In [28]:
import os
import javalang
from sklearn.feature_extraction.text import TfidfVectorizer
from imblearn.over_sampling import SMOTE
import xgboost as xgb
from sklearn.metrics import accuracy_score, precision_score, recall_score, f1_score


In [29]:
def extract_ast_features(file_content):
    tree = javalang.parse.parse(file_content)
    token_list = []
    for path, node in tree:
        token_list.append(type(node).__name__)
    return token_list

In [30]:
def read_and_tokenize(directory):
    token_lists = []
    for filename in os.listdir(directory):
        if filename.endswith('.java'):
            filepath = os.path.join(directory, filename)
            with open(filepath, 'r') as f:
                content = f.read()
                tokens = extract_ast_features(content)
                token_lists.append(tokens)
    return token_lists

In [31]:
# Paths to your training and test directories
train_noplag_dir = r'C:\Users\droid\Documents\Aplicaciones_Avanzadas\Proyecto\PlagiarismDetector\finalDataset\split\train\noplag'
train_plagio_dir = r'C:\Users\droid\Documents\Aplicaciones_Avanzadas\Proyecto\PlagiarismDetector\finalDataset\split\train\plagio'
test_noplag_dir = r'C:\Users\droid\Documents\Aplicaciones_Avanzadas\Proyecto\PlagiarismDetector\finalDataset\split\test\noplag'
test_plagio_dir = r'C:\Users\droid\Documents\Aplicaciones_Avanzadas\Proyecto\PlagiarismDetector\finalDataset\split\test\plagio'

In [32]:
# Read and tokenize all .java files in the directories
train_noplag_tokens = read_and_tokenize(train_noplag_dir)
train_plagio_tokens = read_and_tokenize(train_plagio_dir)
test_noplag_tokens = read_and_tokenize(test_noplag_dir)
test_plagio_tokens = read_and_tokenize(test_plagio_dir)

In [33]:
# Combine the tokens and create labels
train_tokens = train_noplag_tokens + train_plagio_tokens
train_labels = [0] * len(train_noplag_tokens) + [1] * len(train_plagio_tokens)

test_tokens = test_noplag_tokens + test_plagio_tokens
test_labels = [0] * len(test_noplag_tokens) + [1] * len(test_plagio_tokens)

In [34]:
# Vectorize the training tokens
vectorizer = TfidfVectorizer(analyzer=lambda x: x)  # Pass the tokens directly
X_train = vectorizer.fit_transform(train_tokens)

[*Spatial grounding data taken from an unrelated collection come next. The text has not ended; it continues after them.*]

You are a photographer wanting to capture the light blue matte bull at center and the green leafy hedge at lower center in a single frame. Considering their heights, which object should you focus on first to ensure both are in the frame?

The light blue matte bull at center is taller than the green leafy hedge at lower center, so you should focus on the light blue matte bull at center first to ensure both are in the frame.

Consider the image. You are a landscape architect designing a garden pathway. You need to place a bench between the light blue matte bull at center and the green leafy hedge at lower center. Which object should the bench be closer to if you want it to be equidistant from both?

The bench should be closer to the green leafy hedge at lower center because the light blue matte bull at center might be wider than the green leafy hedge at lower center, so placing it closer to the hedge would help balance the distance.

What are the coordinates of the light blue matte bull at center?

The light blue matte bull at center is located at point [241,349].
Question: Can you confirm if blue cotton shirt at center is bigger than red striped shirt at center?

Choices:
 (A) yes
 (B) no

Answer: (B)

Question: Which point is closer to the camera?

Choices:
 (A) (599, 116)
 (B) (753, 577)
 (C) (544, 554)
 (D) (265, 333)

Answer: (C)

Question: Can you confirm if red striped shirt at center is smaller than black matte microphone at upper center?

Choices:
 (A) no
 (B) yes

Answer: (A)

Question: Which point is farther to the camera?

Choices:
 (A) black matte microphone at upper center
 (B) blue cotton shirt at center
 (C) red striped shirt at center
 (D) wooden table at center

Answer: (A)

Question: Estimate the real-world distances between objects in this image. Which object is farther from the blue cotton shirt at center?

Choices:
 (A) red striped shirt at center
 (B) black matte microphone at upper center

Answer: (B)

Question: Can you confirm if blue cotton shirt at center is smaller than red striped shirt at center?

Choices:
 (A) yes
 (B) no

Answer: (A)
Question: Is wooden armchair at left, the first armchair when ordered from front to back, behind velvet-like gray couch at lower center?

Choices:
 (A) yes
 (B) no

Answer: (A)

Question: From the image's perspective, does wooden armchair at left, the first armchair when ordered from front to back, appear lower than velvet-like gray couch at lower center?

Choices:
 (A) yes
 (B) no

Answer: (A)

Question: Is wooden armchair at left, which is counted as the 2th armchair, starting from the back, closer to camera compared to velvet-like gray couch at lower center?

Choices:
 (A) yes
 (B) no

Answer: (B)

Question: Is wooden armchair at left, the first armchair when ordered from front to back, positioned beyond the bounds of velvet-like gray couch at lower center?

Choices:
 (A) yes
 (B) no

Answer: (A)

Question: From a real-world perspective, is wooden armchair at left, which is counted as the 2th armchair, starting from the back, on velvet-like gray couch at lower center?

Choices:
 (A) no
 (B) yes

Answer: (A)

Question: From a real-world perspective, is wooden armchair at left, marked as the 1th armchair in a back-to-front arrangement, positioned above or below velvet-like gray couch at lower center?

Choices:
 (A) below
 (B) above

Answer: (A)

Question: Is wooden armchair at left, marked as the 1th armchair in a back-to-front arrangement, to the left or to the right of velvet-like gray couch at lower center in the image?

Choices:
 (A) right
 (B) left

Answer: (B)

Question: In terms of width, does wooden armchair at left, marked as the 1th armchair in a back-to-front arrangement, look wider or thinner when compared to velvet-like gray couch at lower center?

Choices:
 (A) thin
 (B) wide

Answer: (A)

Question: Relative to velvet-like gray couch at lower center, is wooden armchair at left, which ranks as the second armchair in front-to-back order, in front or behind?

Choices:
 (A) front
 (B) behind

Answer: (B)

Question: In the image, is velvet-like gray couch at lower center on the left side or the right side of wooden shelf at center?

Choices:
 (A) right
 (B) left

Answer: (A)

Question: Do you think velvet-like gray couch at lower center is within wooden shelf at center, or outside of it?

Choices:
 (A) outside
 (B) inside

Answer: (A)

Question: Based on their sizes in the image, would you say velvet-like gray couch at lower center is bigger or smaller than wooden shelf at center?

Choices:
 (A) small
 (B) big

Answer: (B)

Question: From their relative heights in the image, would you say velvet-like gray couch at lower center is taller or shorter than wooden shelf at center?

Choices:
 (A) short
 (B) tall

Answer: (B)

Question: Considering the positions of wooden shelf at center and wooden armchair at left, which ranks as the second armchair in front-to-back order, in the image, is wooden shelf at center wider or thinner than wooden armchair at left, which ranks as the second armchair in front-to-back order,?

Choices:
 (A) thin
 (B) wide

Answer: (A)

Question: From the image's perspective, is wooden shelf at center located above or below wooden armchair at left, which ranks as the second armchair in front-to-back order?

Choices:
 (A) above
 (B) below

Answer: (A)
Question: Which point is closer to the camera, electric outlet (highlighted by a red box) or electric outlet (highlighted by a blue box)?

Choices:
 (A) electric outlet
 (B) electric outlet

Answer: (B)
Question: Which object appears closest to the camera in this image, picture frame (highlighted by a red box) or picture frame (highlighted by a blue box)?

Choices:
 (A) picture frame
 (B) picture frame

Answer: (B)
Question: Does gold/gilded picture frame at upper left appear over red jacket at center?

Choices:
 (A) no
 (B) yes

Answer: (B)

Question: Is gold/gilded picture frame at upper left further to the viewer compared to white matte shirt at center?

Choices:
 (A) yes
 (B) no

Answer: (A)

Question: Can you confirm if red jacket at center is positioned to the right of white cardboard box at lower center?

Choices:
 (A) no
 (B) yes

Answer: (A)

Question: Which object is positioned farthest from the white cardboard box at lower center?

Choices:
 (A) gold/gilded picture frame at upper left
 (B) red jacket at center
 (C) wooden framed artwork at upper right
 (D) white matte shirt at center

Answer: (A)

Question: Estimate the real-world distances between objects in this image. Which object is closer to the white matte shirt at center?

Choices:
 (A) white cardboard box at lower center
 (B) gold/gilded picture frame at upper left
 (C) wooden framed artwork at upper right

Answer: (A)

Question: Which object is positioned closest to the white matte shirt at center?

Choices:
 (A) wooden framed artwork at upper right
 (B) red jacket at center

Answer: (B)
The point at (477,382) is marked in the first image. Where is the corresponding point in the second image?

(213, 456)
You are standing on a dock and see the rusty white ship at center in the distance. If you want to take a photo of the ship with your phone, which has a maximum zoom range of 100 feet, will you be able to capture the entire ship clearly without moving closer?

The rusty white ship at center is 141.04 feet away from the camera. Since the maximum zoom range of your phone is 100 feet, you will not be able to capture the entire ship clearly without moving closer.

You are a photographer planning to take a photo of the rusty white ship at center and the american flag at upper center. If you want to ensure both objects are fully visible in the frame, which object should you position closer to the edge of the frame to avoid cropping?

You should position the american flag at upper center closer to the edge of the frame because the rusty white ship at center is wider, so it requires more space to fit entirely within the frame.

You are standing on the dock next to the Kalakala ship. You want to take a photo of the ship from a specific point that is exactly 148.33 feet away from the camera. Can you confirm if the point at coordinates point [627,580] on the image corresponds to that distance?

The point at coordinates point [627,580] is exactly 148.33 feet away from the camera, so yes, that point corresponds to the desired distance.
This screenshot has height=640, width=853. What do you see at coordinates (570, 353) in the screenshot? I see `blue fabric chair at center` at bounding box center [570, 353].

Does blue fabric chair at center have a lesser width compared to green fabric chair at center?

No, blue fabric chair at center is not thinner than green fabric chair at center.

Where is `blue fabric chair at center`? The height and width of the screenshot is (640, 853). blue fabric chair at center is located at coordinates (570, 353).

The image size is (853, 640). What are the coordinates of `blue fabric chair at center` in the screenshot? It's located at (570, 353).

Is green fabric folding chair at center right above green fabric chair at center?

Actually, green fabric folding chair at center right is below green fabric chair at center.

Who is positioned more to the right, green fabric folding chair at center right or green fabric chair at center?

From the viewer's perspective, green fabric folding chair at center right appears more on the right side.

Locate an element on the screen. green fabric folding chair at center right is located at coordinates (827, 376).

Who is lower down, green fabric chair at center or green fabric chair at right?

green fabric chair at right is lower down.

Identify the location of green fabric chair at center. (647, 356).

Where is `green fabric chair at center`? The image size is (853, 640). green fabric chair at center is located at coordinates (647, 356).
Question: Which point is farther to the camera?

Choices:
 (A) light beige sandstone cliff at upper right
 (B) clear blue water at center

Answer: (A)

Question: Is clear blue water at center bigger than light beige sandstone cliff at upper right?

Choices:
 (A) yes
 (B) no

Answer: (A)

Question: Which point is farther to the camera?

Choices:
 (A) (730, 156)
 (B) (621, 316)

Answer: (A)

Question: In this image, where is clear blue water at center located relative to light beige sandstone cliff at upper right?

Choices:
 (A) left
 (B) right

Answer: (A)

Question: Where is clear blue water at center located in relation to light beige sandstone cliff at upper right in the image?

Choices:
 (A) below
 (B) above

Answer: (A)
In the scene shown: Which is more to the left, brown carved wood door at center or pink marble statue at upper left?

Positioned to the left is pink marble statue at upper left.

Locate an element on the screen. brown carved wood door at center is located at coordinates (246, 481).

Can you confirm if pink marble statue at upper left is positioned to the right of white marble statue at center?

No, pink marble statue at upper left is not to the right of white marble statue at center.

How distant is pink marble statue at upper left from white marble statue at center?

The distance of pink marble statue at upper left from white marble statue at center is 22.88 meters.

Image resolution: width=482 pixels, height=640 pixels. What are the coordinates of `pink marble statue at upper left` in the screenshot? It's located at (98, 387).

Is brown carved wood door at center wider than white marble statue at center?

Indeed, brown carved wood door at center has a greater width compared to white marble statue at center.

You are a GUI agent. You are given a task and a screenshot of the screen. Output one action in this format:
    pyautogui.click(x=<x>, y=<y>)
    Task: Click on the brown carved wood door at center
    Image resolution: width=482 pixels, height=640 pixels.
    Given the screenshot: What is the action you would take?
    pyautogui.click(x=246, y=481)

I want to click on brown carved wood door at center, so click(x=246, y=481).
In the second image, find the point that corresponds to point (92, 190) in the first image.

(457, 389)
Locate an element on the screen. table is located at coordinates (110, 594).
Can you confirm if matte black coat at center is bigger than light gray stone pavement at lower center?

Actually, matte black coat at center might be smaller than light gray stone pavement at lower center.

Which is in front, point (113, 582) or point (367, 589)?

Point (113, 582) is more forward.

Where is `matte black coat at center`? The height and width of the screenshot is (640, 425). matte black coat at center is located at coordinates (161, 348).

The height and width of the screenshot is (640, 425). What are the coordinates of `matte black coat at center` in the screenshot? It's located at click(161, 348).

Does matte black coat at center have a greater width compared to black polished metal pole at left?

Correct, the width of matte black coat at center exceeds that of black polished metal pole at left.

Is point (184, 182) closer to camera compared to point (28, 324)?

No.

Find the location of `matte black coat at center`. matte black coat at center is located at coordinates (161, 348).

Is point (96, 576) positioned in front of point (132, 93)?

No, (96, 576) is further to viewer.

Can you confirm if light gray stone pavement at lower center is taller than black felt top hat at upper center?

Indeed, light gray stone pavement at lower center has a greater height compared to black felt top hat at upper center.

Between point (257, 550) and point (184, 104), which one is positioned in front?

# Use the fitted vectorizer to transform the test tokens
X_test = vectorizer.transform(test_tokens)

In [35]:
# Apply SMOTE to balance the training data
smote = SMOTE(random_state=42)
X_train_res, y_train_res = smote.fit_resample(X_train, train_labels)

In [36]:
# Convert to DMatrix for XGBoost
dtrain = xgb.DMatrix(X_train_res, label=y_train_res)
dtest = xgb.DMatrix(X_test, label=test_labels)

In [37]:
# Train the XGBoost model
params = {
    'max_depth': 15,
    'eta': 0.3,
    'objective': 'binary:logistic',
    'scale_pos_weight': len(train_noplag_tokens) / len(train_plagio_tokens)  # Adjusting for imbalance
}
num_round = 100

In [38]:
bst = xgb.train(params, dtrain, num_round)

In [39]:
# Predict and evaluate
preds = bst.predict(dtest)
predictions = [1 if pred > 0.5 else 0 for pred in preds]

In [40]:
accuracy = accuracy_score(test_labels, predictions)
precision = precision_score(test_labels, predictions)
recall = recall_score(test_labels, predictions)
f1 = f1_score(test_labels, predictions)

print(f'Accuracy: {accuracy}')
print(f'Precision: {precision}')
print(f'Recall: {recall}')

Accuracy: 0.6682692307692307
Precision: 0.7538461538461538
Recall: 0.725925925925926